The Rise of Platonic Life Partnerships: The Future of Love or Just Friendship 2.0?
Thursday, January 23, 2025.
Romantic love has long been considered the gold standard for meaningful relationships. It’s the stuff of Hollywood blockbusters, the centerpiece of countless wedding hashtags, and often treated as the key to “happily ever after.”
But what if life doesn’t have to revolve around romance?

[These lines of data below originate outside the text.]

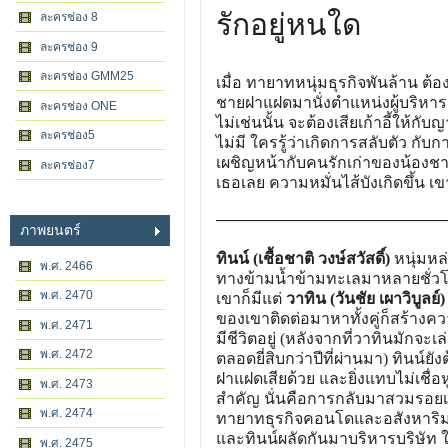
รักอยู่หนใด
ละครช่อง 8
ละครช่อง 9
ละครช่อง GMM25
เมื่อ ทายาทหนุ่มธุรกิจพันล้าน ต้อ
ชายฝาแฝดมานั่งตำแหน่งผู้บริหาร
ละครช่อง ONE
ไม่เช่นนั้น จะต้องเสียเก้าอี้ให้กับ
ละครช่อง5
ไม่มี ใครรู้ว่าเกิดการสลับตัว กั
เผชิญหน้ากับคนรักเก่าของน้องชาย
ละครช่อง7
เธอเลย ความหมั่นไส้บังเกิดขึ้น
——————————————
ภาพยนตร์
ทินน์ (เชื้อชาติ วงษ์สวัสดิ์)
หนุ่มหล
พ.ศ. 2466
ทางข้ามน้ำข้ามทะเลมาหลายชั่วโมงเ
พ.ศ. 2470
เขาก็มีแต่
วาทิน (วันชัย เผาวิบูลย์)
ของเขาติดต่อมาหาทั้งคู่ก็สร้าง
พ.ศ. 2471
มีชีวิตอยู่ (หลังจากที่วาทินมักจ
พ.ศ. 2472
ตลอดยี่สิบกว่าปีที่ผ่านมา) ทินน์ย
ฝาแฝดเสียด้วย และยิ่งแทบไม่เชื่อหู
พ.ศ. 2473
สำคัญ นั่นคือการกลับมาสวมรอย
พ.ศ. 2474
ทายาทธุรกิจคอนโดและอสังหาริมทรั
และทินน์ผลัดกันมาบริหารบริษัท 
พ.ศ. 2475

Enter Platonic Life Partnerships (PLPs)—an emerging relationship trend where two people commit to building a life together but without romantic or sexual involvement.
These partnerships can involve anything from sharing finances to cohabitating to co-parenting, and they’re gaining traction as people seek new ways to fulfill their emotional and practical needs.
But is this really a revolution in how we define relationships, or just a new label for deep friendship?
Let’s explore the evidence, trends, and nuances of this movement, blending real-world data with a healthy dose of curiosity.
What Exactly Is a Platonic Life Partnership?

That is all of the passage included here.